Jean-Claude Casanova a comparé Charles X, Victor Hugo et Villepin : les trois, a-t-il dit, entretiennent de relations surnaturelles. Le premier, Charles, communiquait directement avec Dieu, le deuxième, Victor, avec les esprits de l'au-délà, grâce à sa table tournante ; Villepin enfin, qui entretien un rapport direct avec Arthur Rimbaud.

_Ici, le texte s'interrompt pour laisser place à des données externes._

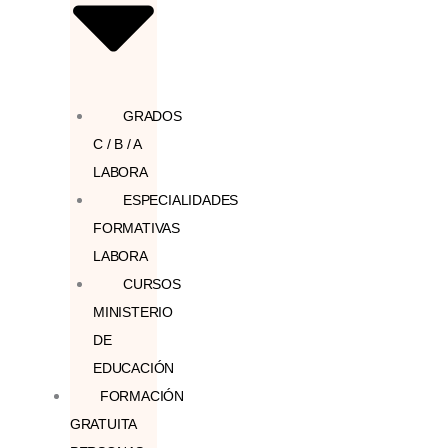
GRADOS
C / B / A
LABORA
ESPECIALIDADES
FORMATIVAS
LABORA
CURSOS
MINISTERIO
DE
EDUCACIÓN
FORMACIÓN
GRATUITA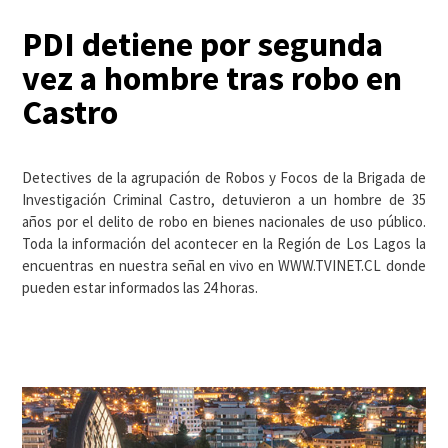
PDI detiene por segunda
vez a hombre tras robo en
Castro
Detectives de la agrupación de Robos y Focos de la Brigada de
Investigación Criminal Castro, detuvieron a un hombre de 35
años por el delito de robo en bienes nacionales de uso público.
Toda la información del acontecer en la Región de Los Lagos la
encuentras en nuestra señal en vivo en WWW.TVINET.CL donde
pueden estar informados las 24 horas.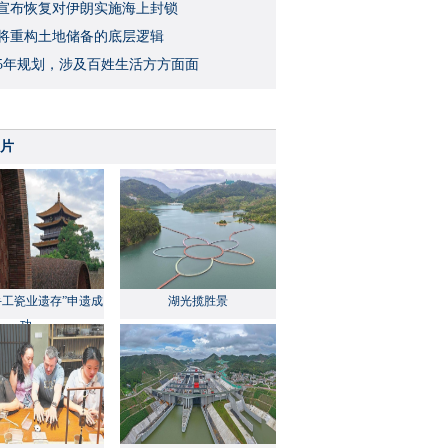
宣布恢复对伊朗实施海上封锁
将重构土地储备的底层逻辑
5年规划，涉及百姓生活方方面面
片
手工瓷业遗存”申遗成
湖光揽胜景
功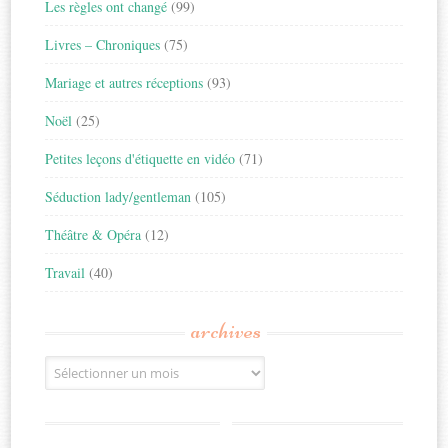
Les règles ont changé
(99)
Livres – Chroniques
(75)
Mariage et autres réceptions
(93)
Noël
(25)
Petites leçons d'étiquette en vidéo
(71)
Séduction lady/gentleman
(105)
Théâtre & Opéra
(12)
Travail
(40)
archives
Archives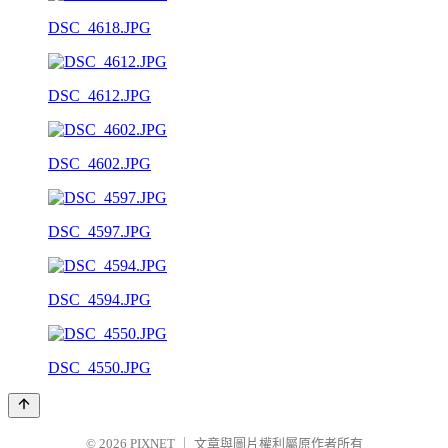
DSC_4618.JPG
DSC_4612.JPG
DSC_4602.JPG
DSC_4597.JPG
DSC_4594.JPG
DSC_4550.JPG
© 2026
PIXNET
｜
文章與圖片權利屬原作者所有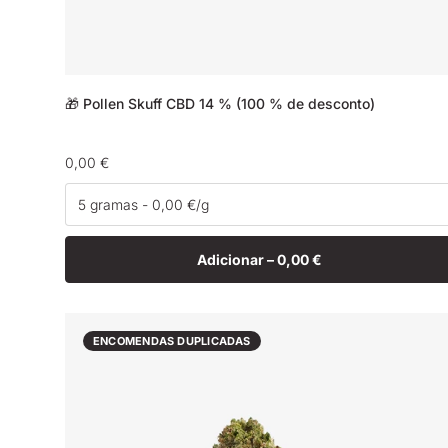
🎁 Pollen Skuff CBD 14 % (100 % de desconto)
Preço
0,00 €
normal
Adicionar –
0,00 €
ENCOMENDAS DUPLICADAS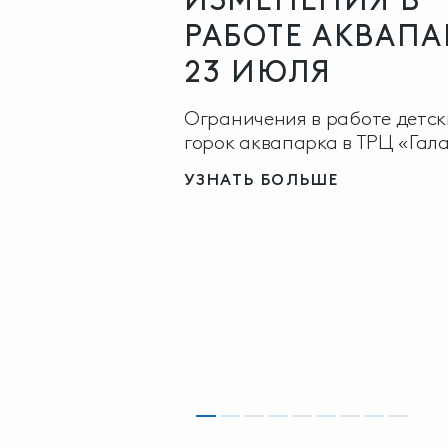
РАБОТЕ АКВАПА
23 ИЮЛЯ
Ограничения в работе детск
горок аквапарка в ТРЦ «Гал
УЗНАТЬ БОЛЬШЕ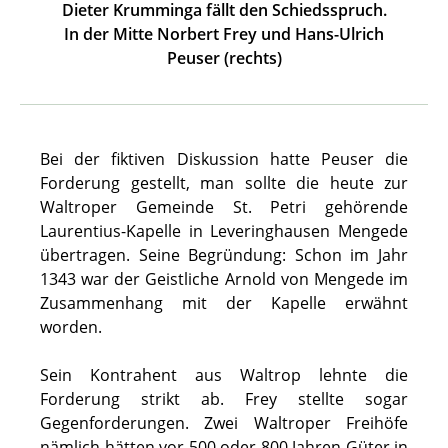
Dieter Krumminga fällt den Schiedsspruch.
In der Mitte Norbert Frey und Hans-Ulrich
Peuser (rechts)
Bei der fiktiven Diskussion hatte Peuser die
Forderung gestellt, man sollte die heute zur
Waltroper Gemeinde St. Petri gehörende
Laurentius-Kapelle in Leveringhausen Mengede
übertragen. Seine Begründung: Schon im Jahr
1343 war der Geistliche Arnold von Mengede im
Zusammenhang mit der Kapelle erwähnt
worden.
Sein Kontrahent aus Waltrop lehnte die
Forderung strikt ab. Frey stellte sogar
Gegenforderungen. Zwei Waltroper Freihöfe
nämlich hätten vor 500 oder 800 Jahren Güter in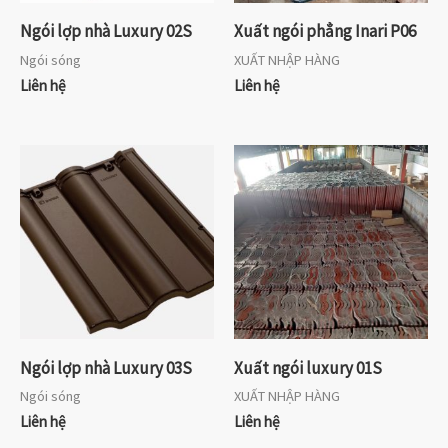
Ngói lợp nhà Luxury 02S
Xuất ngói phẳng Inari P06
Ngói sóng
XUẤT NHẬP HÀNG
Liên hệ
Liên hệ
Ngói lợp nhà Luxury 03S
Xuất ngói luxury 01S
Ngói sóng
XUẤT NHẬP HÀNG
Liên hệ
Liên hệ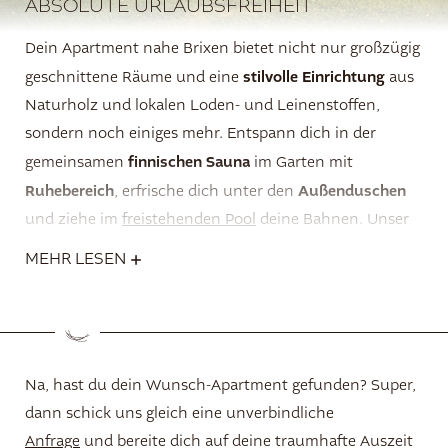
ABSOLUTE URLAUBSFREIHEIT
Dein Apartment nahe Brixen bietet nicht nur großzügig
stilvolle Einrichtung
geschnittene Räume und eine
aus
Naturholz und lokalen Loden- und Leinenstoffen,
sondern noch einiges mehr. Entspann dich in der
finnischen
Sauna
gemeinsamen
im Garten mit
Ruhebereich
Außenduschen
, erfrische dich unter den
und ziehe im
freistehenden Pool
deine Bahnen. Unser
Frühstückskorb
enthält ausgezeichnete lokale und teils
MEHR LESEN
hausgemachte Köstlichkeiten – so startest du gestärkt
in den Urlaubstag. Auf Wunsch kannst du den
Frühstückskorb gern abbestellen. So wird jeder
Urlaubstag in deiner Ferienwohnung in Natz-Schabs
Na, hast du dein Wunsch-Apartment gefunden? Super,
zum unvergesslichen Erlebnis. Jedes Apartment ist mit
dann schick uns gleich eine unverbindliche
dem Aufzug erreichbar.
Anfrage
und bereite dich auf deine traumhafte Auszeit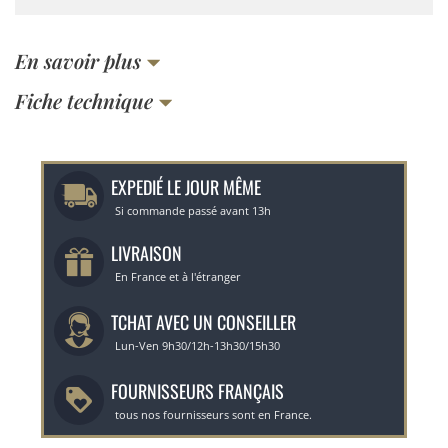
En savoir plus
Fiche technique
EXPEDIÉ LE JOUR MÊME
Si commande passé avant 13h
LIVRAISON
En France et à l'étranger
TCHAT AVEC UN CONSEILLER
Lun-Ven 9h30/12h-13h30/15h30
FOURNISSEURS FRANÇAIS
tous nos fournisseurs sont en France.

Villepin et son mentor considéraient que la France était en crise, jusqu'au jour où, comme par enchantement, ils conquirent le pouvoir ; depuis, plus aucun diagnostic de ce type dans leur bouche. On peut penser, comme 99% des Français, qu'ils ont tort ; ou, comme le pourcent restant, celui qui souhaite que l'hôte de l'Elysée se représente, qu'ils ont raison. Casanova pose cinq questions, sans apporter de réponse :

  • Quelle est la place de la France et de l'Europe dans le monde ?
  • Quelle est la place de la France en Europe ?
  • Quelle est la prospérité de l'économie française ?
  • Quelle est l'état d'esprit de la société ?
  • Quelles sont les perspectives d'avenir ?

Le bilan, celui d'un Baverez ou d'un Imbert, est celui d'une France en déclin. Sans être illuminé, il considère son auditoire éclairé sur ce point. Et pour ma part, sans entrer dans le coeur de la question, car le positionnement franco-français me semble totalement dépassé, je salue la performance de Jean-Claude, toujours brillant, comme du temps où je le suivais ardemment sur les bancs de Sciences-po.